== TASK DESCRIPTION ==
The answer should be an exact repeat of the stretch of material below from the line containing "селах, деревнях, соответственно" through the line containing "葉県船橋市湊町2-10-25".

== MATERIAL FOR THIS TASK ==
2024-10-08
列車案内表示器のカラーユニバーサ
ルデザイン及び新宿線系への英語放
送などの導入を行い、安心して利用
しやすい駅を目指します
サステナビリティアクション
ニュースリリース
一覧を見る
==
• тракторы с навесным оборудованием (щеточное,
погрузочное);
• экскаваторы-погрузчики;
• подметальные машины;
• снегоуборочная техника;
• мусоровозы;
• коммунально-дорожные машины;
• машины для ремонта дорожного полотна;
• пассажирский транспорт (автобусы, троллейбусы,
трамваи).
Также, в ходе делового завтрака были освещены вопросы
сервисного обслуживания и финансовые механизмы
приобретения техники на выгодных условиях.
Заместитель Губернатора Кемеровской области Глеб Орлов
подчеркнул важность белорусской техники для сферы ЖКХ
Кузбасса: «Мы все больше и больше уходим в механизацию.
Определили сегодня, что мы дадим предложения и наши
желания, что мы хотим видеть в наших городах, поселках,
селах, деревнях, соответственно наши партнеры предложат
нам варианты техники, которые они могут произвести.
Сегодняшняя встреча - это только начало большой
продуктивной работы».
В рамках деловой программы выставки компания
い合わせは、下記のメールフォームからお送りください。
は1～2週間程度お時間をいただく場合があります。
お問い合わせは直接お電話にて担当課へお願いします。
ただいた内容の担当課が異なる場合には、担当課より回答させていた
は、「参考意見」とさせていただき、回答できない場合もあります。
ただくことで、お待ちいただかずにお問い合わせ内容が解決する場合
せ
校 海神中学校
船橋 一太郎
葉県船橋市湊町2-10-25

== SOLVED EXERCISE ==
селах, деревнях, соответственно наши партнеры предложат
нам варианты техники, которые они могут произвести.
Сегодняшняя встреча - это только начало большой
продуктивной работы».
В рамках деловой программы выставки компания
い合わせは、下記のメールフォームからお送りください。
は1～2週間程度お時間をいただく場合があります。
お問い合わせは直接お電話にて担当課へお願いします。
ただいた内容の担当課が異なる場合には、担当課より回答させていた
は、「参考意見」とさせていただき、回答できない場合もあります。
ただくことで、お待ちいただかずにお問い合わせ内容が解決する場合
せ
校 海神中学校
船橋 一太郎
葉県船橋市湊町2-10-25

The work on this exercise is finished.